Kapolri Sebut Menikahkan Korban dan Pelaku Kekerasan Seksual Bukan Solusi Tepat
JAKARTA, KOMPAS.com – Kapolri Jenderal Listyo Sigit Prabowo menilai, menikahkan pelaku kekerasan seksual dengan korban bukanlah sebuah langkah yang tepat untuk mengatasi kasus kekerasan seksual.
Sigit mengatakan, harus ada solusi yang lebih tepat untuk menyelesaikan kasus kekerasan seksual ketimbang menikahkan korban dengan pelaku.
“Kadang kala ada protes karena masalah diselesaikan dengan cara dinikahkan.
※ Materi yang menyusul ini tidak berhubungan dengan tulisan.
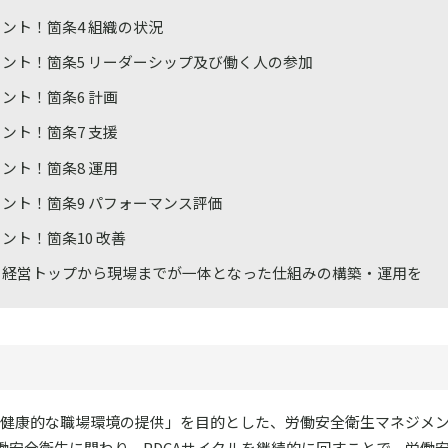
ント！箇条4 組織の状況
ント！箇条5 リーダーシップ及び働く人の参加
ント！箇条6 計画
ント！箇条7 支援
ント！箇条8 運用
ント！箇条9 パフォーマンス評価
ント！箇条10 改善
：経営トップから現場までが一体となった仕組みの構築・運用を
安全で健康的な職場環境の提供」を目的とした、労働安全衛生マネジメ
働安全衛生に関わり、PDCAサイクルを継続的に回すことで、労働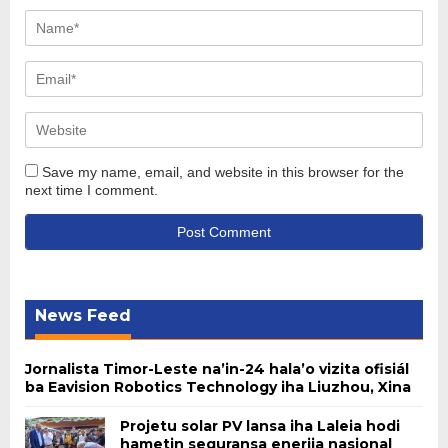
Save my name, email, and website in this browser for the
next time I comment.
News Feed
Jornalista Timor-Leste na’in-24 hala’o vizita ofisiál
ba Eavision Robotics Technology iha Liuzhou, Xina
Projetu solar PV lansa iha Laleia hodi
hametin seguransa enerjia nasional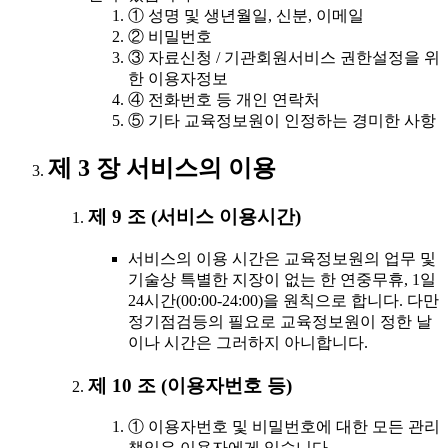
① 성명 및 생년월일, 신분, 이메일
② 비밀번호
③ 자료신청 / 기관회원서비스 권한설정을 위
한 이용자정보
④ 전화번호 등 개인 연락처
⑤ 기타 교육정보원이 인정하는 경미한 사항
제 3 장 서비스의 이용
제 9 조 (서비스 이용시간)
서비스의 이용 시간은 교육정보원의 업무 및
기술상 특별한 지장이 없는 한 연중무휴, 1일
24시간(00:00-24:00)을 원칙으로 합니다. 다만
정기점검등의 필요로 교육정보원이 정한 날
이나 시간은 그러하지 아니합니다.
제 10 조 (이용자번호 등)
① 이용자번호 및 비밀번호에 대한 모든 관리
책임은 이용자에게 있습니다.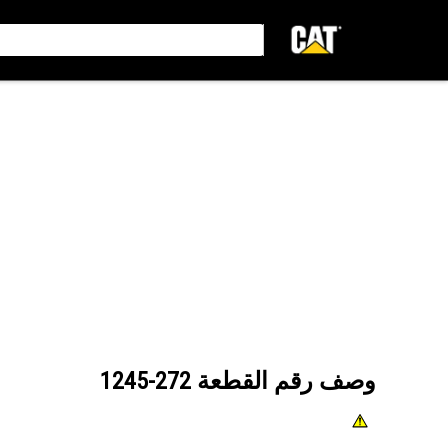
وصف رقم القطعة
272-1245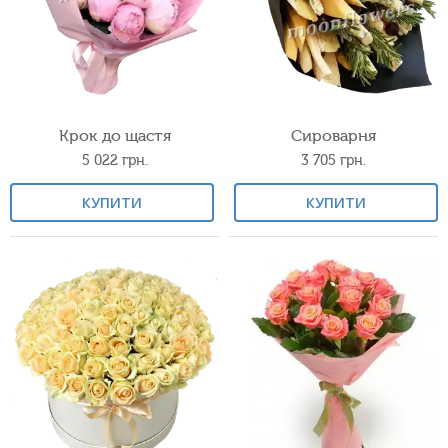
Крок до щастя
Сироварня
5 022
грн.
3 705
грн.
КУПИТИ
КУПИТИ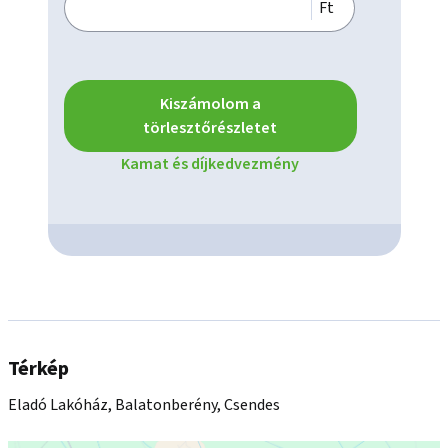
Ft
Kiszámolom a
törlesztőrészletet
Kamat és díjkedvezmény
Térkép
Eladó Lakóház, Balatonberény, Csendes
Pertanyaannya, apakah dengan dinikahkan masalah bisa selesai?” kata Kapolri di Jakarta Selatan, Selasa (17/12/2024).
“Ini harus diteliti lebih dalam. Cara seperti itu tidak cocok dan harus disiapkan solusi yang paling pas,” ujar Sigit menegaskan.
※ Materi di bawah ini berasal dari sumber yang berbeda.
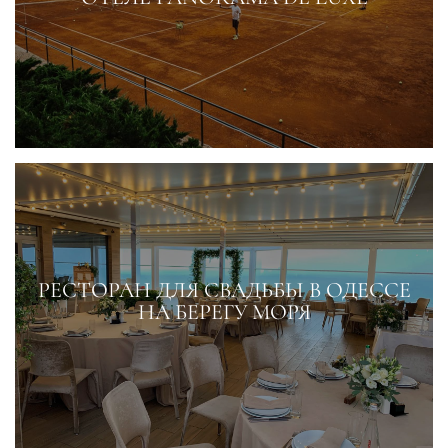
РЕСТОРАН ДЛЯ СВАДЬБЫ В ОДЕССЕ
НА БЕРЕГУ МОРЯ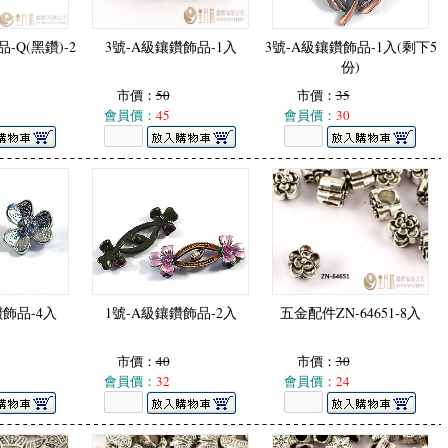
-Q(黑鑽)-2
3號-A級鑲鑽飾品-1入
3號-A級鑲鑽飾品-1入(剩下5
份)
市價：
50
市價：
35
會員價：
45
會員價：
30
鑽飾品-4入
1號-A級鑲鑽飾品-2入
五金配件ZN-64651-8入
市價：
40
市價：
30
會員價：
32
會員價：
24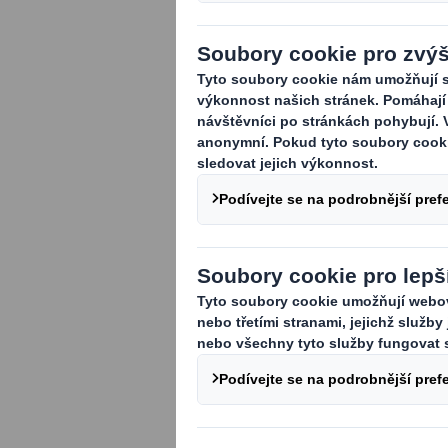
Dejte n
DS Smit
Tovární
Boletic
Česká R
Kontakt
Vyplňte
kontakt
Děkuje
Křestn
Firemn
Název 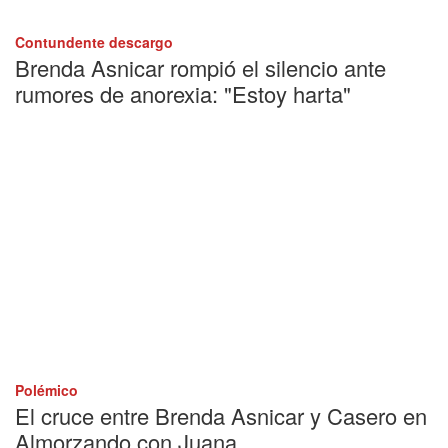
Contundente descargo
Brenda Asnicar rompió el silencio ante
rumores de anorexia: "Estoy harta"
Polémico
El cruce entre Brenda Asnicar y Casero en
Almorzando con Juana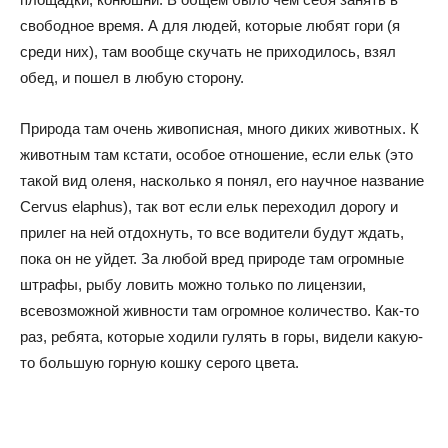
свободное время. А для людей, которые любят гори (я
среди них), там вообще скучать не приходилось, взял
обед, и пошел в любую сторону.
Природа там очень живописная, много диких животных. К
животным там кстати, особое отношение, если ельк (это
такой вид оленя, насколько я понял, его научное название
Cervus elaphus), так вот если ельк переходил дорогу и
прилег на ней отдохнуть, то все водители будут ждать,
пока он не уйдет. За любой вред природе там огромные
штрафы, рыбу ловить можно только по лицензии,
всевозможной живности там огромное количество. Как-то
раз, ребята, которые ходили гулять в горы, видели какую-
то большую горную кошку серого цвета.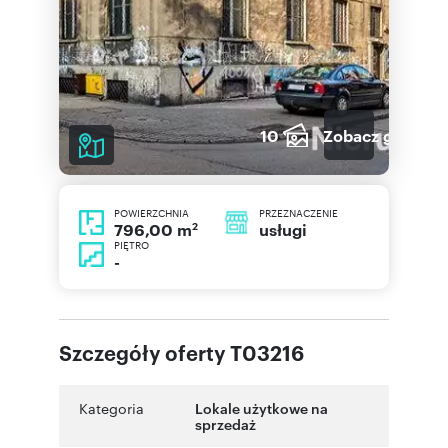
10
Zobacz galerię
POWIERZCHNIA
PRZEZNACZENIE
2
usługi
796,00 m
PIĘTRO
-
Szczegóły oferty T03216
Kategoria
Lokale użytkowe na
sprzedaż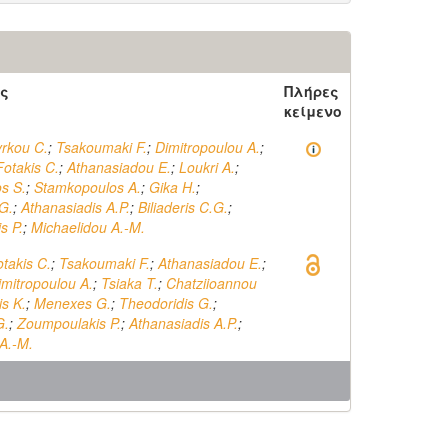
ς
Πλήρες
κείμενο
yrkou C.
;
Tsakoumaki F.
;
Dimitropoulou A.
;
Fotakis C.
;
Athanasiadou E.
;
Loukri A.
;
s S.
;
Stamkopoulos A.
;
Gika H.
;
G.
;
Athanasiadis A.P.
;
Biliaderis C.G.
;
s P.
;
Michaelidou A.-M.
takis C.
;
Tsakoumaki F.
;
Athanasiadou E.
;
imitropoulou A.
;
Tsiaka T.
;
Chatziioannou
is K.
;
Menexes G.
;
Theodoridis G.
;
G.
;
Zoumpoulakis P.
;
Athanasiadis A.P.
;
A.-M.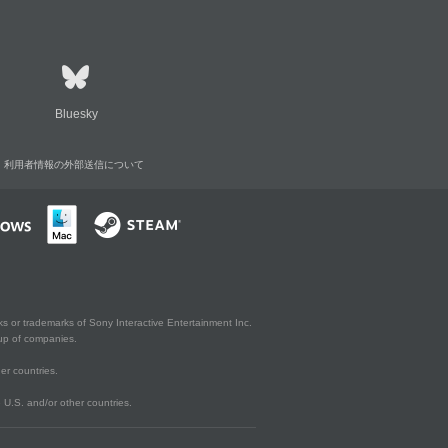
Bluesky
利用者情報の外部送信について
s or trademarks of Sony Interactive Entertainment Inc.
up of companies.
er countries.
U.S. and/or other countries.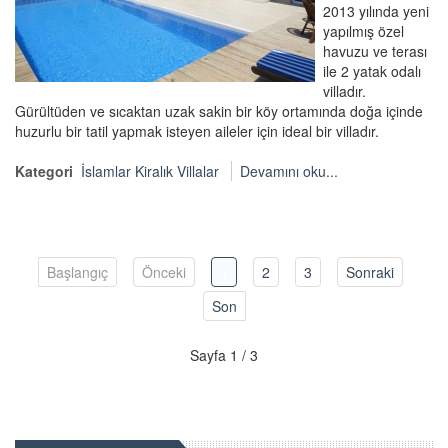
2013 yılında yeni
yapılmış özel
havuzu ve terası
ile 2 yatak odalı
villadır.
Gürültüden ve sıcaktan uzak sakin bir köy ortamında doğa içinde
huzurlu bir tatil yapmak isteyen aileler için ideal bir villadır.
Kategori
İslamlar Kiralık Villalar
Devamını oku...
Başlangıç
Önceki
1
2
3
Sonraki
Son
Sayfa 1 / 3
Sigit menekankan, penyelesaian kasus kekerasan harus sesuai dengan harapan korban serta tetap mengedepankan tindakan tegas dan solusi yang tidak menambah masalah baru.
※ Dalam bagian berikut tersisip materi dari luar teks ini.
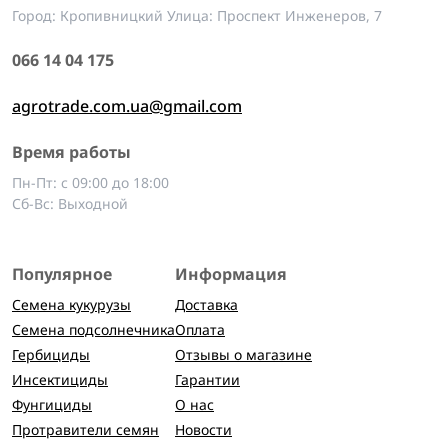
Город: Кропивницкий Улица: Проспект Инженеров, 7
066 14 04 175
agrotrade.com.ua@gmail.com
Время работы
Пн-Пт: с 09:00 до 18:00
Сб-Вс: Выходной
Популярное
Информация
Семена кукурузы
Доставка
Семена подсолнечника
Оплата
Гербициды
Отзывы о магазине
Инсектициды
Гарантии
Фунгициды
О нас
Протравители семян
Новости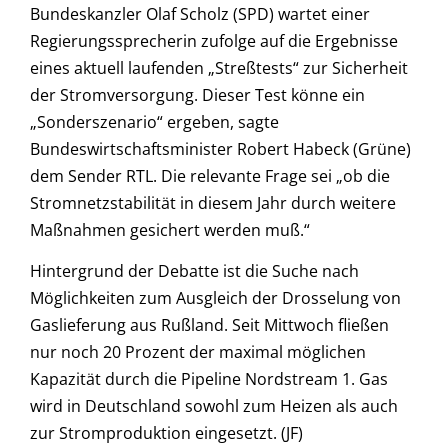
Bundeskanzler Olaf Scholz (SPD) wartet einer
Regierungssprecherin zufolge auf die Ergebnisse
eines aktuell laufenden „Streßtests“ zur Sicherheit
der Stromversorgung. Dieser Test könne ein
„Sonderszenario“ ergeben, sagte
Bundeswirtschaftsminister Robert Habeck (Grüne)
dem Sender RTL. Die relevante Frage sei „ob die
Stromnetzstabilität in diesem Jahr durch weitere
Maßnahmen gesichert werden muß.“
Hintergrund der Debatte ist die Suche nach
Möglichkeiten zum Ausgleich der Drosselung von
Gaslieferung aus Rußland. Seit Mittwoch fließen
nur noch 20 Prozent der maximal möglichen
Kapazität durch die Pipeline Nordstream 1. Gas
wird in Deutschland sowohl zum Heizen als auch
zur Stromproduktion eingesetzt. (JF)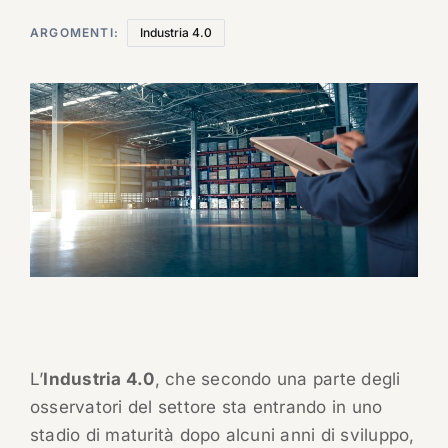
ARGOMENTI:
Industria 4.0
L’
Industria 4.0
, che secondo una parte degli
osservatori del settore sta entrando in uno
stadio di maturità dopo alcuni anni di sviluppo,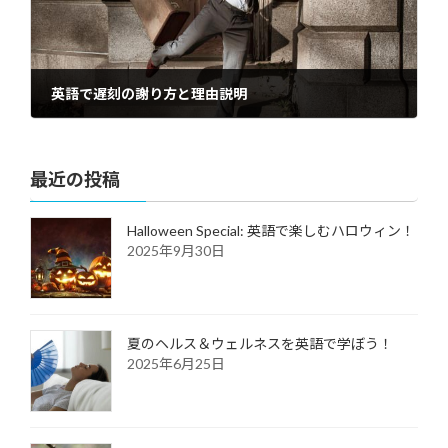
英語で遅刻の謝り方と理由説明
2022年1月25日
最近の投稿
Halloween Special: 英語で楽しむハロウィン！
2025年9月30日
夏のヘルス＆ウェルネスを英語で学ぼう！
2025年6月25日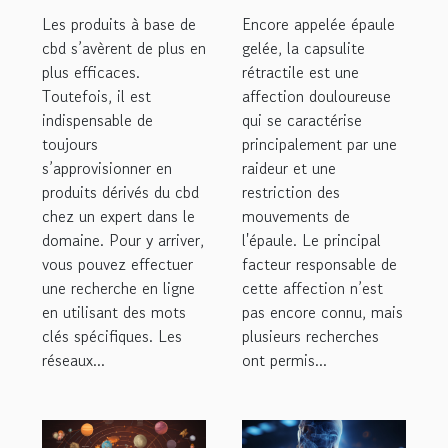
en France ?
capsulite
Les produits à base de
Encore appelée épaule
rétractile ?
cbd s’avèrent de plus en
gelée, la capsulite
plus efficaces.
rétractile est une
Toutefois, il est
affection douloureuse
indispensable de
qui se caractérise
toujours
principalement par une
s’approvisionner en
raideur et une
produits dérivés du cbd
restriction des
chez un expert dans le
mouvements de
domaine. Pour y arriver,
l'épaule. Le principal
vous pouvez effectuer
facteur responsable de
une recherche en ligne
cette affection n’est
en utilisant des mots
pas encore connu, mais
clés spécifiques. Les
plusieurs recherches
réseaux...
ont permis...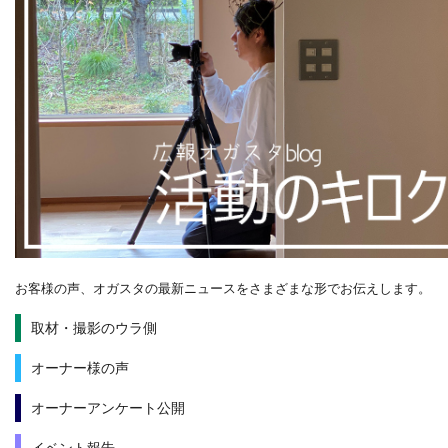
お客様の声、オガスタの最新ニュースをさまざまな形でお伝えします。
取材・撮影のウラ側
オーナー様の声
オーナーアンケート公開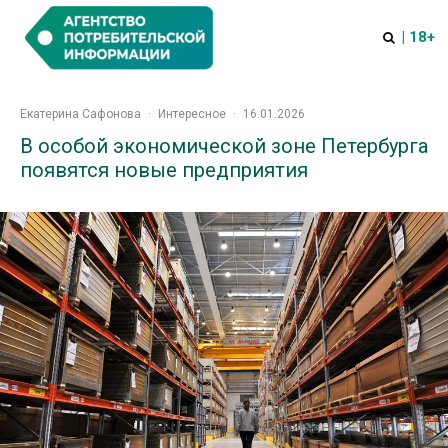
| 18+
Екатерина Сафонова
·
Интересное
·
16.01.2026
В особой экономической зоне Петербурга
появятся новые предприятия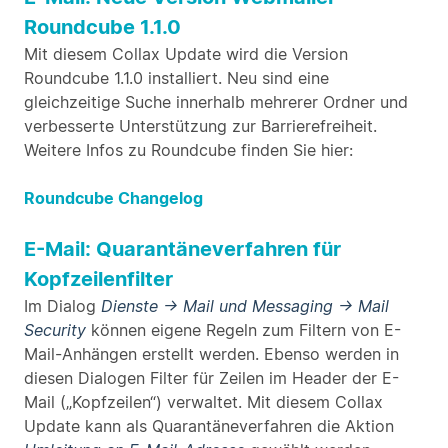
Roundcube 1.1.0
Mit diesem Collax Update wird die Version
Roundcube 1.1.0 installiert. Neu sind eine
gleichzeitige Suche innerhalb mehrerer Ordner und
verbesserte Unterstützung zur Barrierefreiheit.
Weitere Infos zu Roundcube finden Sie hier:
Roundcube Changelog
E-Mail: Quarantäneverfahren für
Kopfzeilenfilter
Im Dialog
Dienste -> Mail und Messaging -> Mail
Security
können eigene Regeln zum Filtern von E-
Mail-Anhängen erstellt werden. Ebenso werden in
diesen Dialogen Filter für Zeilen im Header der E-
Mail („Kopfzeilen“) verwaltet. Mit diesem Collax
Update kann als Quarantäneverfahren die Aktion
Menurut dia, salah satu solusi yang dapat disiapkan Polri adalah menambah personel polisi wanita (polwan) untuk menangani kasus kekerasan seksual.
“Kehadiran Polwan di lapangan sangat penting, terutama saat situasi kritis. Dengan pendekatan feminisme yang dimiliki Polwan, kehadiran mereka bisa meredam potensi konflik,” kata Sigit.
Di samping itu, Kapolri juga heran mengapa data antara Komnas Perlindungan Perempuan dan Anak dan Subdit PPA/PPO Polri mengalami perbedaan yang signifikan.
Berdasarkan data Komnas Perlindungan Perempuan dan Anak, ada 401.975 kasus kekerasan terhadap perempuan dan 15.120 kasus kekerasan anak selama 5 tahun terakhir.
Sementara, jumlah kasus kekerasan perempuan dan anak yang ditangani Polri hanya berada di kisaran 100.000 kasus.
“Yang ditangani oleh unit Subdit PPA/PPO ada 105.475 kasus kekerasan terhadap perempuan dan anak, di mana tertinggi adalah KDRT, pencabulan, kekerasan fisik dan psikis, persetubuhan, dan pemerkosaan,” kata Sigit.
“Yang ditangani unit kami angkanya jauh lebih kecil. Saya tidak tahu loss-nya di mana atau hilangnya di mana,” ujar dia.